Archive for December 2007

Now will you stop?

December 28, 2007

One of the key ideas in stopping nuclear proliferation is to actually help countries enrich their nuclear fuel and monitor the entire process. A country like Iran which threatens to use its own facilities to enrich fuel can be lent assistance by another country. The goal would be to allow such a country to engage in some preliminary steps of fuel processing (eg. converting uranium to uranium hexafluoride gas). The preliminary processed materials can then be shipped to another country for further processing and enrichment and the enriched fuel could then be returned to the other country. Thus, countries which claim that they want to use nuclear energy for peaceful purposes should then have no problem in accepting such an arrangement, and it will be much harder for them to then justify indigenous fuel enrichment. Russia seems to be working on such an agreement with Iran, and leading arms expert Pavel Podvig writing in The Bulletin is optimistic about it. Surprisingly, it also seems to have received a semblance of a blessing from His Majesty George Bush the Second:

“It’s possible that by delivering the first 180 fuel assemblies to the Bushehr nuclear power plant in Iran on December 16, Russia scored a critical victory for the nuclear nonproliferation regime.

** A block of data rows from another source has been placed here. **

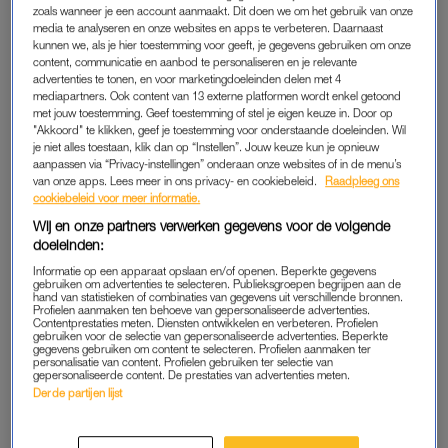
zoals wanneer je een account aanmaakt. Dit doen we om het gebruik van onze
een extravert en heel sociaal persoon. Hij had de gave om
media te analyseren en onze websites en apps te verbeteren. Daarnaast
iedereen op z’n gemak te stellen. Een persoon met echt een
kunnen we, als je hier toestemming voor geeft, je gegevens gebruiken om onze
gouden hart”, aldus een van zijn vrienden.
content, communicatie en aanbod te personaliseren en je relevante
advertenties te tonen, en voor marketingdoeleinden delen met 4
mediapartners. Ook content van 13 externe platformen wordt enkel getoond
Mathias’ ouders zijn jong gescheiden. Hij heeft daarna veel
met jouw toestemming. Geef toestemming of stel je eigen keuze in. Door op
verantwoordelijkheidsgevoel voor zijn zusje Margot gekregen,
"Akkoord" te klikken, geef je toestemming voor onderstaande doeleinden. Wil
je niet alles toestaan, klik dan op “Instellen”. Jouw keuze kun je opnieuw
met wie hij maar vijftien maanden scheelt. “Mathias was altijd
aanpassen via “Privacy-instellingen” onderaan onze websites of in de menu’s
de zorgende en hij zette zijn zus op de eerste plek. Hij voelde
van onze apps. Lees meer in ons privacy- en cookiebeleid.
Raadpleeg ons
cookiebeleid voor meer informatie.
mensen aan en voelde wat je nodig had”, vertelt zijn moeder.
Wij en onze partners verwerken gegevens voor de volgende
doeleinden:
Mathias deed graag wat voor de mensheid. Daarom vertrok hij
naar Ghana en later Nepal om huizen te bouwen voor mensen
Informatie op een apparaat opslaan en/of openen. Beperkte gegevens
gebruiken om advertenties te selecteren. Publieksgroepen begrijpen aan de
die het minder goed hadden. “Hij kwam heel blij terug, maar
hand van statistieken of combinaties van gegevens uit verschillende bronnen.
Profielen aanmaken ten behoeve van gepersonaliseerde advertenties.
was ook wel echt veranderd na die reis. Hij wilde ineens
Contentprestaties meten. Diensten ontwikkelen en verbeteren. Profielen
gebruiken voor de selectie van gepersonaliseerde advertenties. Beperkte
dreadlocks en tatoeages. Hij viel echt wel op in het
gegevens gebruiken om content te selecteren. Profielen aanmaken ter
personalisatie van content. Profielen gebruiken ter selectie van
straatbeeld. Was een soort hippie geworden”, aldus een
gepersonaliseerde content. De prestaties van advertenties meten.
vriend.
Derde partijen lijst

Early acknowledgement of the event’s importance came from an unlikely source–President George W. Bush. Commenting on the Russian shipment, he publicly urged Iran to now suspend its controversial enrichment program, arguing that with Russian fuel, Iran no longer needed to enrich uranium on its own. Of course, it’s unlikely that Iran will stop its centrifuges–at least not any time soon. But if Washington accepts the shipment of rector fuel to Bushehr as legitimate–despite the continuing controversy surrounding the Iranian nuclear program–it will set an important precedent that should help build a workable system of fuel supply guarantees.”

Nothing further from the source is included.